Ashton shook his head and rumbled, “I’m not goin’ anywhere.” He looked and sounded like an angry old bull.
“We’d rather you came along peaceable-like,” Bo said, “but one way or another, you’re under arrest, too.”
“The hell with this!” Keegan suddenly exclaimed. “You two are about to wind up dead in an alley just like Mayo!”
“Damn it!” Stansbridge exploded. He realized what his friend had just done.
A grim smile played over Bo’s lips. “We didn’t say anything about where Mayo’s body was found. How would you know it was in an alley, Keegan, if you didn’t have something to do with him dying there?”
Keegan cursed and sprang to his feet. His hand darted under his coat and came out with a pocket pistol. At the same time, Stansbridge surged up from his chair. He thrust his arms out, twisting his forearms as he did so, and a pair of derringers leaped into his hands from under his sleeves, where they had been concealed in spring-loaded sheaths.
Bo and Scratch were moving, too, splitting up and slapping leather at the same time. Colts blurred from their holsters. Muzzle flame stabbed through the dim interior of the Fan-Tan as gun-thunder echoed against the low ceiling.
Both shots that crashed out from Scratch’s gun found their target. The slugs drove deep into Keegan’s chest and knocked him back, off his feet. The little pistol in his hand cracked wickedly, but the barrel had tilted up and the bullet went harmlessly into the ceiling.
At the same time, a bullet from Bo’s gun punched into Stansbridge’s midsection. He doubled over in agony, hunched above the table. His fingers tightened involuntarily on the triggers of the derringers, causing both weapons to fire. The bullets struck the cards that the men had picked up to resume their game of showdown. The pasteboards scattered again. A second later, Stansbridge collapsed on the table and began bleeding on the green felt.
“Look out!”
The shout from the swamper made both Texans swing around. They saw that Ashton had grabbed a sawed-off shotgun from under the bar and pointed it at them. Before Ashton could pull the triggers, the swamper brought his mop up and struck the barrels of the deadly scattergun with the handle. That knocked the weapon up enough so that the double load of buckshot went over the heads of Bo and Scratch and tore into the ceiling and the wall behind them instead.

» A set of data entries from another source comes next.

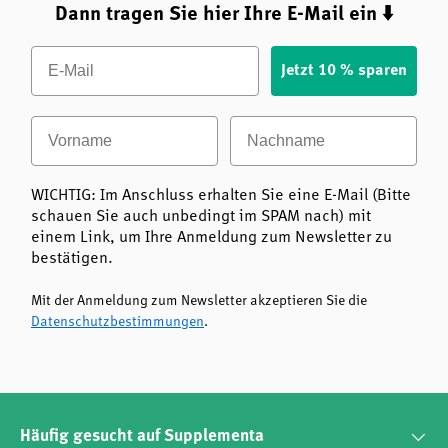
Dann tragen Sie hier Ihre E-Mail ein ⬇️
ergänzen möchten – sei es zur Ergänzung einer
ausgewogenen Ernährung oder als Teil eines
Email
ganzheitlichen Lebensstils.
Jetzt 10 % sparen
Für Menschen, die Wert auf natürliche, pflanzliche
Vorname
Nachname
Inhaltsstoffe legen
Für Personen, die auf Alkohol, Gluten oder
Gentechnik verzichten möchten
WICHTIG: Im Anschluss erhalten Sie eine E-Mail (Bitte
schauen Sie auch unbedingt im SPAM nach) mit
Für alle, die eine hochwertige, vegane
einem Link, um Ihre Anmeldung zum Newsletter zu
Nahrungsergänzung suchen
bestätigen.
Fazit: Cleavers Aerial Parts Extract – Die Kraft des
Mit der Anmeldung zum Newsletter akzeptieren Sie die
Kletten-Labkrauts in reinster Form
Datenschutzbestimmungen
.
Mit
Cleavers Aerial Parts Extract (ohne Alkohol) Kletten-
Labkraut-Extrakt
von
Natures Answer
entscheiden Sie sich
für ein Produkt, das auf modernste
Extraktionstechnologie, höchste Reinheit und die Kraft der
Natur setzt. Die Kombination aus pflanzlicher Qualität,
Häufig gesucht auf Supplementa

Both Colts roared. Seeing the sawed-off pointed at them, Bo and Scratch had reacted instinctively and fired. Their slugs smashed into Ashton and sent him stumbling back against the shelves of liquor behind the bar. The bottles came crashing down, shattering and filling the room with the overpowering smell of spilled booze. It mingled with the acrid tang of gun smoke as Ashton dropped the shotgun, flopped forward onto the hardwood, and then slid off to land behind the bar.

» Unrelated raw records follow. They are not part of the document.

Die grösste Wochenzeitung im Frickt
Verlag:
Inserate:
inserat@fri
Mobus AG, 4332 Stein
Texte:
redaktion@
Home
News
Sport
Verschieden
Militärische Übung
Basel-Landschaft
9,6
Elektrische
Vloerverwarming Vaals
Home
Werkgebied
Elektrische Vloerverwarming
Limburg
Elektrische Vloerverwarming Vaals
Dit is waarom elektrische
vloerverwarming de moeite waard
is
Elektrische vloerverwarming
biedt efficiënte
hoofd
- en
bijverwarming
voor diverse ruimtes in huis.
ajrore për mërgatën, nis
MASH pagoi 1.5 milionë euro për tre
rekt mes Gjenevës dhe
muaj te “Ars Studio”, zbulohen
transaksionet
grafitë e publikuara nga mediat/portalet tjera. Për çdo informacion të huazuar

Bo hurried to the end of the bar so that he could cover the man, although he had a hunch Ashton wasn’t a threat anymore. Seeing the sightless eyes staring at the ceiling, he knew he was right. Ashton was dead.
So were Stansbridge and Keegan. Scratch made sure of that, then reported, “These tinhorns have crossed the divide, Bo.”

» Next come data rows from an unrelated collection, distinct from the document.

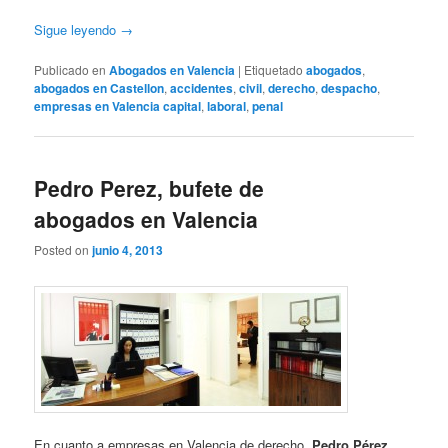
Sigue leyendo
→
Publicado en
Abogados en Valencia
|
Etiquetado
abogados
,
abogados en Castellon
,
accidentes
,
civil
,
derecho
,
despacho
,
empresas en Valencia capital
,
laboral
,
penal
Pedro Perez, bufete de
abogados en Valencia
Posted on
junio 4, 2013
En cuanto a empresas en Valencia de derecho,
Pedro Pérez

“So has Ashton,” Bo replied. He looked at the swamper. “Are you all right, mister?”
The old man ran trembling fingers through his wispy white hair. “Y-yeah, I reckon so. I didn’t get hit by any of those shots.” He leaned over the bar to look at Ashton’s corpse. “You’re sure he’s dead?”
“I’m sure,” Bo told him.
The old man licked his lips. “That’s a lot of whiskey goin’ to waste, soakin’ into the floor like that.”
“Yeah, but only a man with no dignity left at all would get down and try to lap it up like a dog. You’re better than that, amigo. You proved it by telling us what you knew about Duke Mayo’s murder.”
The swamper sighed. “I reckon you’re right. Still, it’s a mortal shame to see all that whiskey spilled.”
“I agree with you,” Scratch said. “Nothin’ we can do about it, though.”
The shots had drawn some attention. Bo and Scratch had left the door standing halfway open when they came back in, and now a couple of curious townsmen poked their heads in.
“I’d be obliged if one of you gents would let Sam Barfield know that his services are needed here, too,” Bo said.
“What happened?” one of the men asked.
Bo snapped his gun’s cylinder closed after replacing the round he had fired. “The men who murdered Duke Mayo got what was coming to them,” he said. “And so did the man who tried to cover up for them and then threw down on a couple of lawmen.”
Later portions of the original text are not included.